Security concern when I transfer cookie session from HTTPS to HTTP

On my website, I have several HTTPS pages and some HTTP pages. When a user logs in through HTTPS a cookie is stored containing email address etc. When a user clicks on a HTTP page of my website the cookie is lost since the cookie was created under HTTPS. So to solve that problem I added this PHP code in my HTTP pages:

session_start();

$currentSessionID = session_id();

I assume this takes the cookie that was stored for HTTPS pages and pulls it through so HTTP can see it? Is this a security flaw in any possible way? I am not sure if the cookie is actually being transferred over HTTP or if it is just pulling what the browser already stored in temp internet files?

Upvotes: 2

Views: 1008

Answers (2)

rook
rook

Reputation: 67019

What you are trying to do is very insecure and a clear violation of OWASP A9. At no point can a session id that is authenticated or will become authenticated be exposed over HTTP.

Upvotes: 0

Aaron Maenpaa
Aaron Maenpaa

Reputation: 122880

Yes, if you ever set identifying cookies on an HTTP connection they can be hijacked and the account they identify can be compromised.

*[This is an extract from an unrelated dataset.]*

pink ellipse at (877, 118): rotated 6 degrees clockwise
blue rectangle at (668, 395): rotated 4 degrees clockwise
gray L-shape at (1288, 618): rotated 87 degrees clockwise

Sending session cookies over HTTP (which is actually a pretty common thing to do), is what allows Firesheep to work. The basic attack is:

  1. User logs in over HTTPS (this is secure).
  2. The server sets a session cookie so that is can identify the user.
  3. The user starts browsing pages over HTTP, which by definition involves sending the session cookie to the server unencrypted.
  4. All of this is really common. Lots of sites (including Stack Overflow) only use HTTPS for log-in pages and then serve the rest of the site over HTTP. The nasty part is that an attacker on the same network can listen in for HTTP traffic, look for session cookies and then use them to impersonate the user they identify. This is what Firesheep does: You can go to a Starbucks, connect to the wifi, turn on Firesheep and hijack other people's Facebook and Twitter accounts.

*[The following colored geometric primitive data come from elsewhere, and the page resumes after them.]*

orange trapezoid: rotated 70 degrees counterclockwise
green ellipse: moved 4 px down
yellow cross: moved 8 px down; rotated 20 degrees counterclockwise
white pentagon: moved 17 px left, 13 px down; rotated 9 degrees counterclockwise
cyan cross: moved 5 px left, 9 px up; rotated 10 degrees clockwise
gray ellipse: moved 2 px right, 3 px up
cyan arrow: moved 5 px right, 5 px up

The good news is that, the on-the-same-network-eavesdropping-attack is not a particularly practical attack for the most part. The only reason Firesheep works is because everybody in the entire world has a Facebook/Twitter/whatever account which means that when you connect to open wifi in a Starbucks there will be accounts to hijack.

What can you do?

  • Set your cookies to be "Secure" so that they are only ever sent over HTTPS.
  • Set up your entire site to be served over HTTPS and redirect all authenticated users to the HTTPS resources.

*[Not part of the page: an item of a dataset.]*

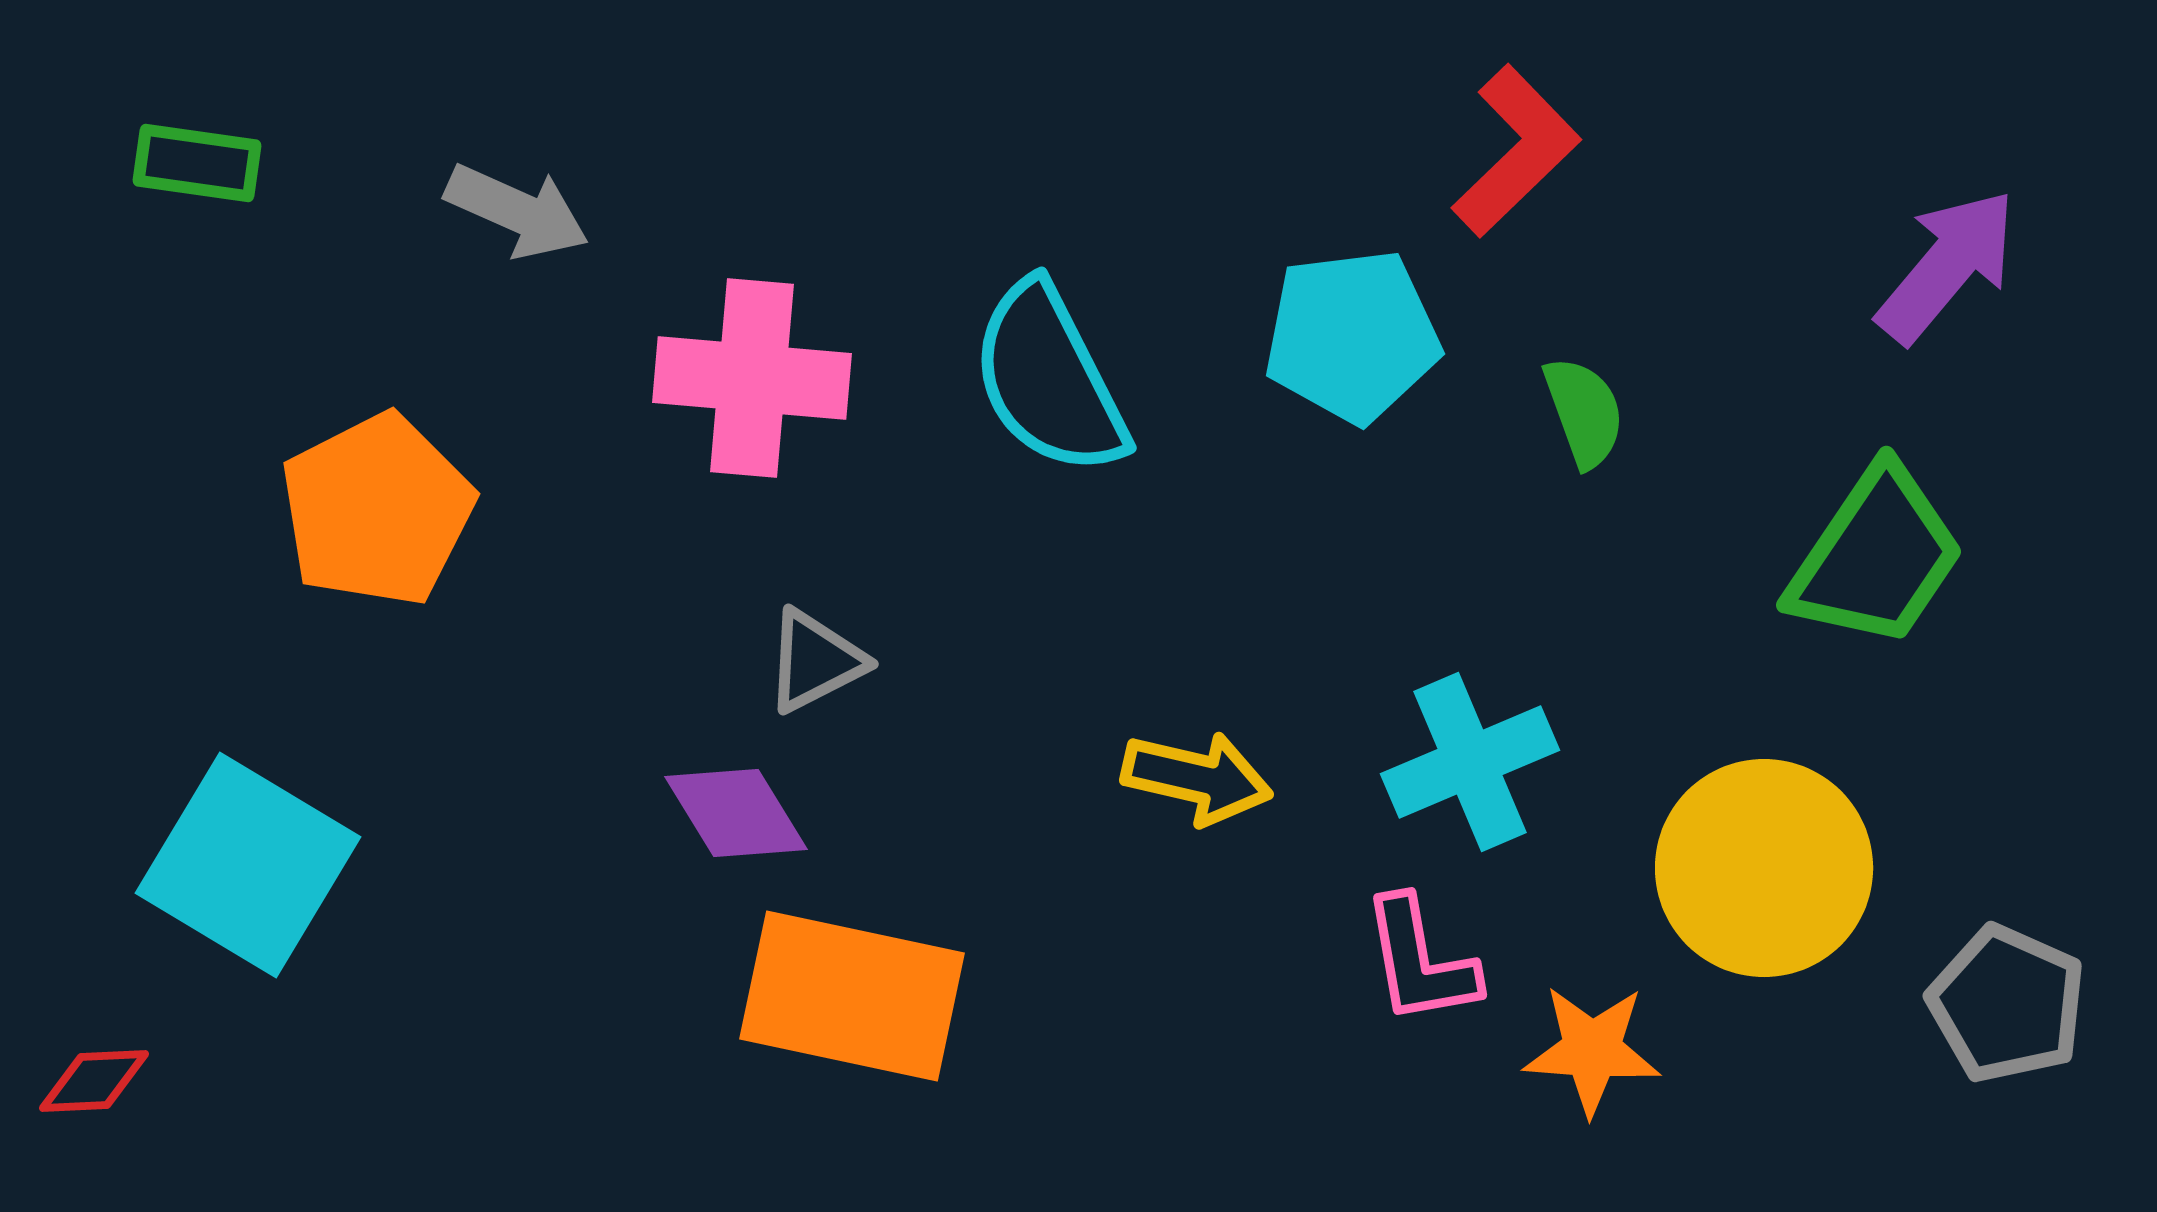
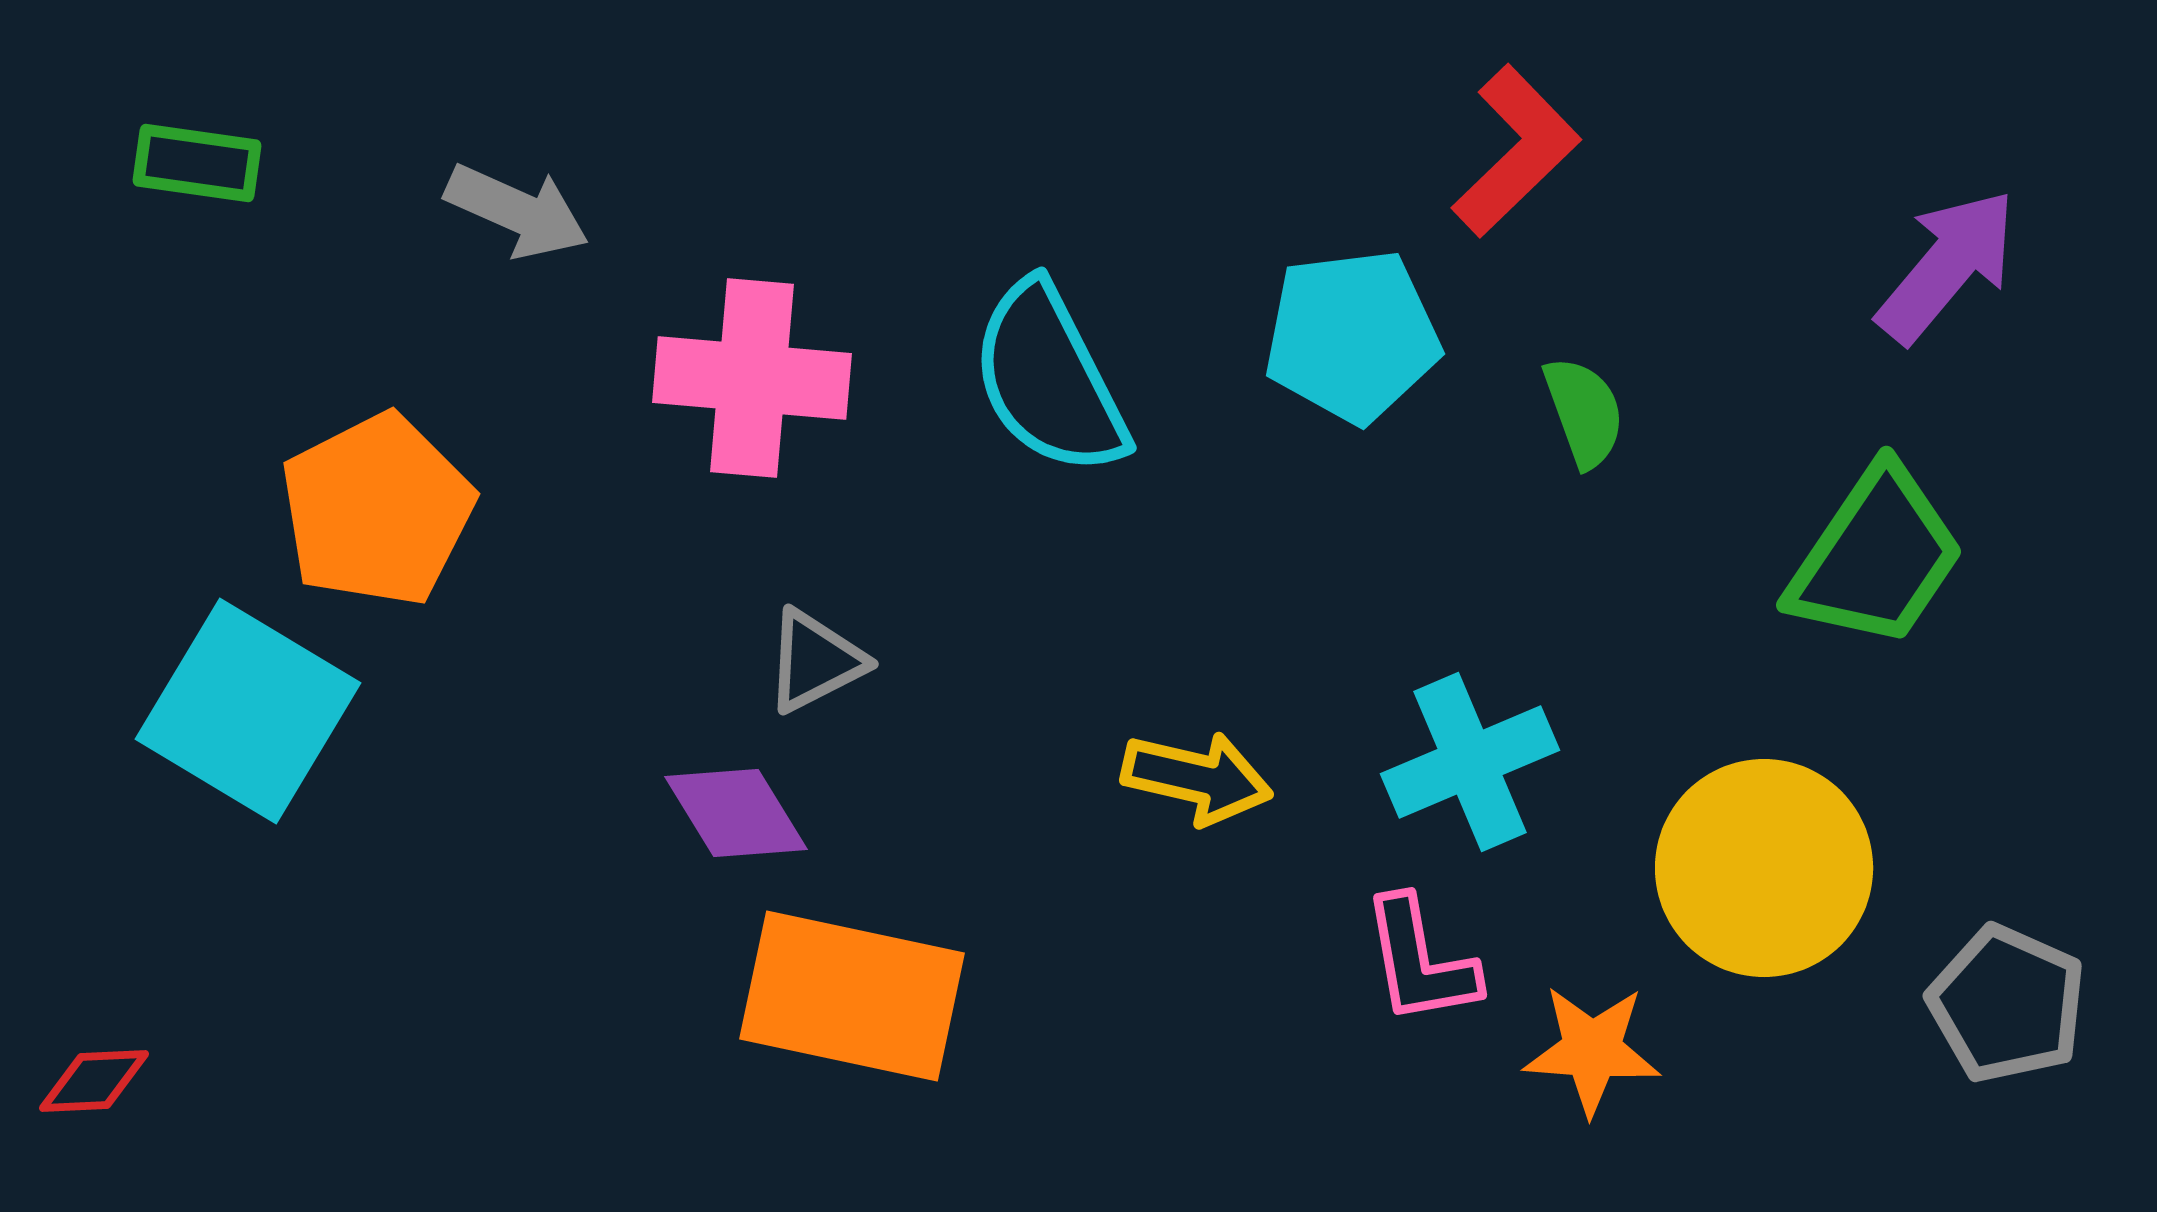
cyan square: moved 154 px up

If you don't what to do that you can rely on the fact that eavesdropping isn't a particularly practical attack and support for hijacking your site will probably only be implemented in Firesheep if your site is really popular ;-)

To address the specifics of your question a little more directly: If your HTTP pages can identify a user, then that user's account can be hijacked, since the only thing the server has to go on is the user's cookies.